Auto Focus

AutoFocus

I remember seeing the network premiere of Hogan’s Heroes when I was a kid. I liked the throbbing beat of the opening drum roll. I liked the sight of the POW’s rushing to get in line. I liked the haughty look of Werner Klemperer as he put a monocle to his eye under the opening credits. And then my mother turned the TV off. She was indifferent to my protests. I subsequently learned that my parents considered the show to be in bad taste – which it was. I was, however, too young to understand the concept of bad taste. Also, the fact that my parents forbade it made it attractive to me. I managed to find ways to watch it on the sly. I have to admit I found it pretty funny. Years later, though, I read in the newspaper that Bob Crane, the show’s star, had been found bludgeoned to death in his apartment in Scottsdale, Arizona. The article noted that the police had found dozens of videotapes of Crane having sex with various women. At that moment I had the weird feeling that perhaps my parents had comprehended something that had eluded me.
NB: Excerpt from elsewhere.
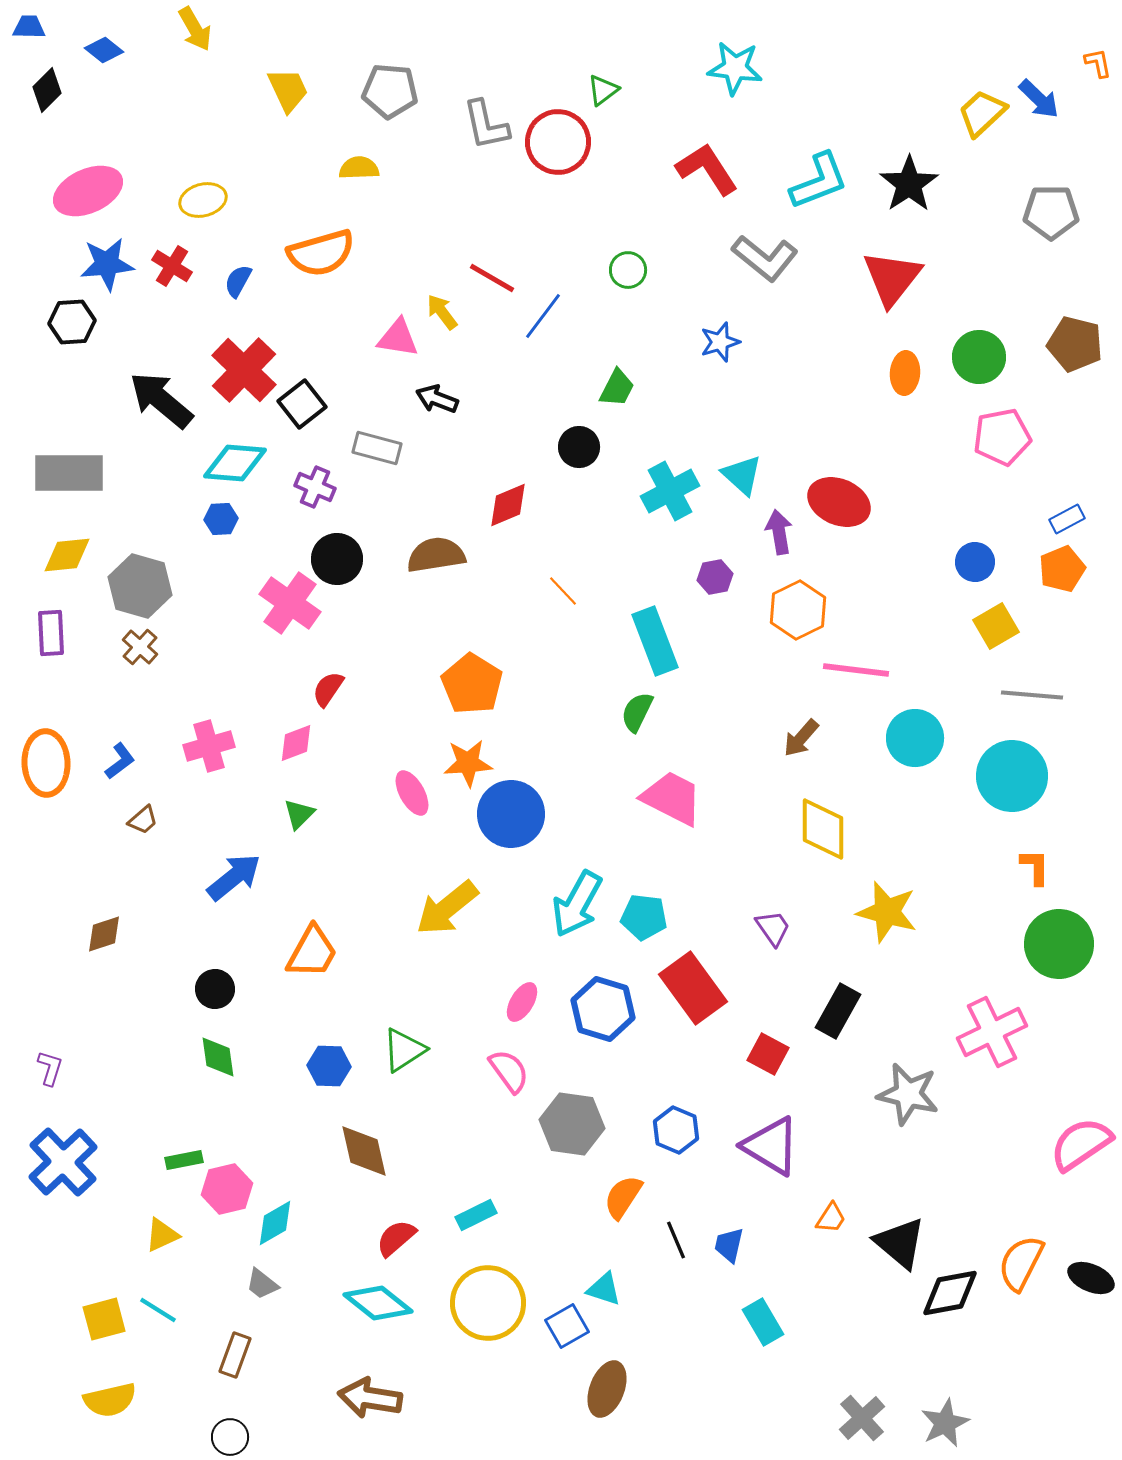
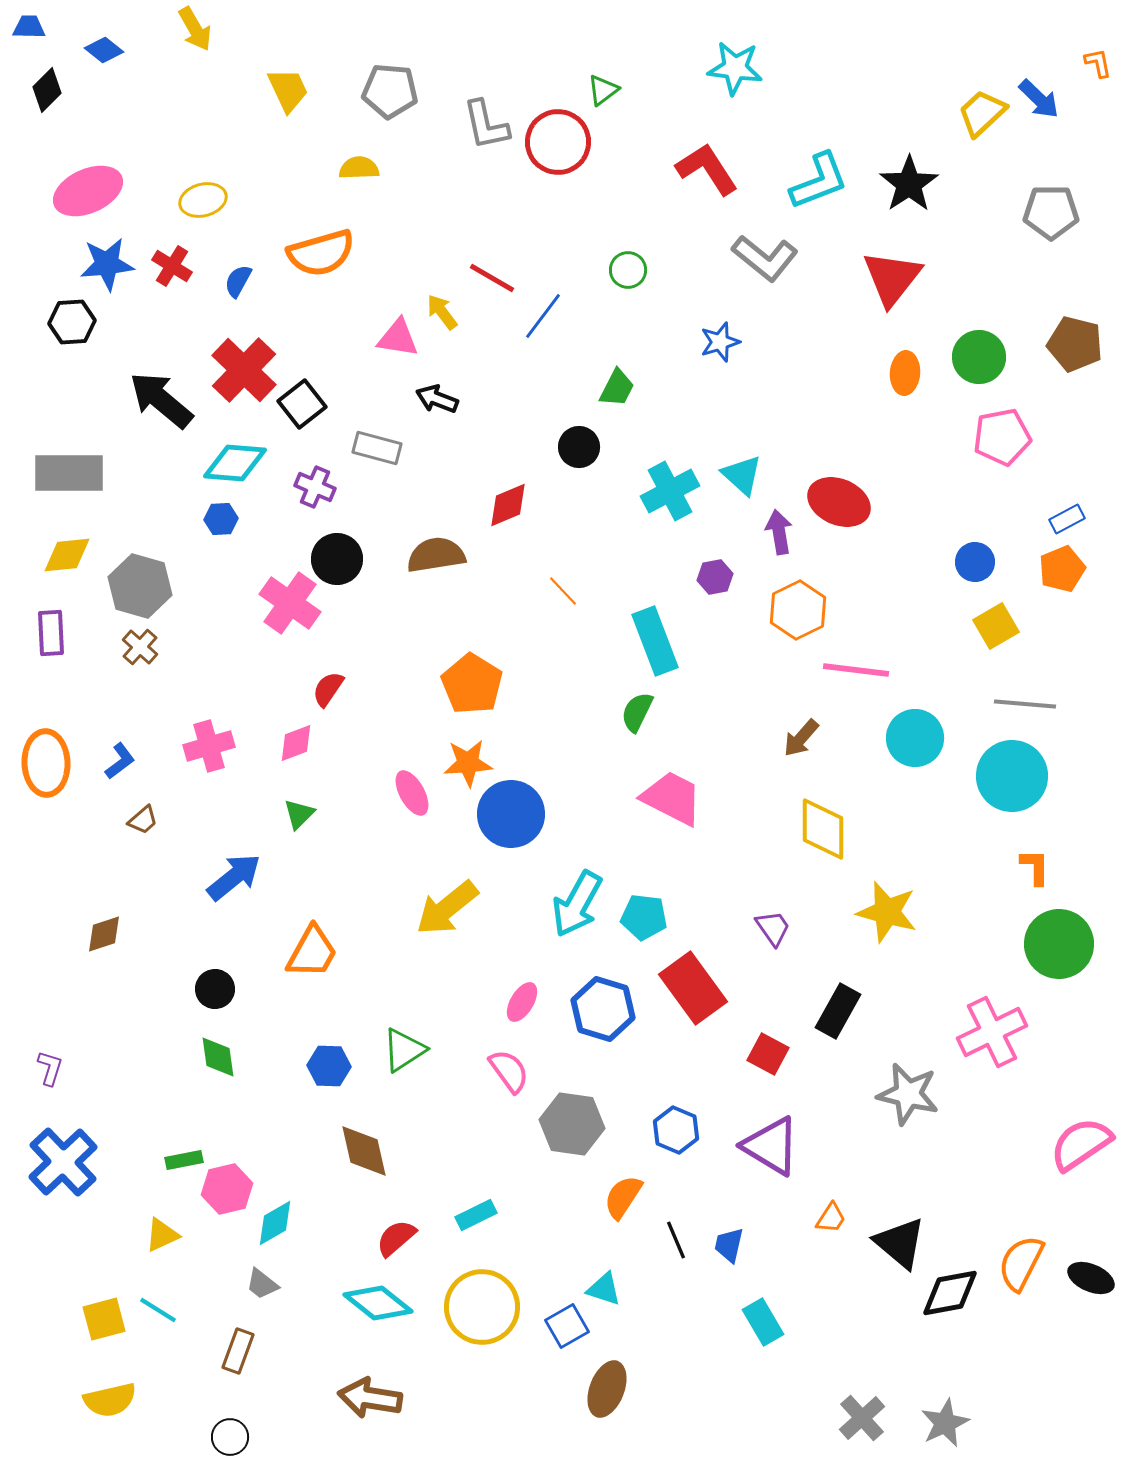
gray line at (1032, 695): moved 7 px left, 9 px down
yellow circle at (488, 1303): moved 6 px left, 4 px down
brown rectangle at (235, 1355): moved 3 px right, 4 px up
One of the things I found interesting about Paul Schrader’s 2002 film, Auto Focus, is that it seemed to me to suggest that my initial response to Crane’s death was correct. The film begins in the mid-1960’s, when Crane (Greg Kinnear) was the morning disc jockey at a radio station in Los Angeles. He has ambitions of working in movies; he sees himself as another Jack Lemmon. The best his manager, Mel Rosen (Ed Begly, Jr.) can do for him, however, is get him a role in a TV comedy set in a German P.O.W. camp during World War II. Crane initially expresses reservations about this, but eventually he decides to do it. On the set of the show one day, he meets John Carpenter (Willem Dafoe), who sells video equipment. Carpenter takes Crane to a strip club, and he and Crane begin double dating. They start taping themselves having sex with various women. Carpenter comes across as a sordid Mephistopheles, who introduces Crane to a world of casual sex and narcissistic voyeurism. Over time, though, they gradually switch roles, with Crane becoming the dominant partner, since his status as a TV star makes it easier for him to attract women. Carpenter becomes increasingly insecure as a result of his growing reliance on Crane.

Crane’s womanizing leads to the break-up of his twenty-year marriage to Anne (Rita Wilson). Crane subsequently marries Patricia (Maria Bello), his co-star on the show. Patricia is aware of Crane’s womanizing and accepts it. After she becomes pregnant, however, she gradually changes her mind and begins demanding that Crane spend more time with her.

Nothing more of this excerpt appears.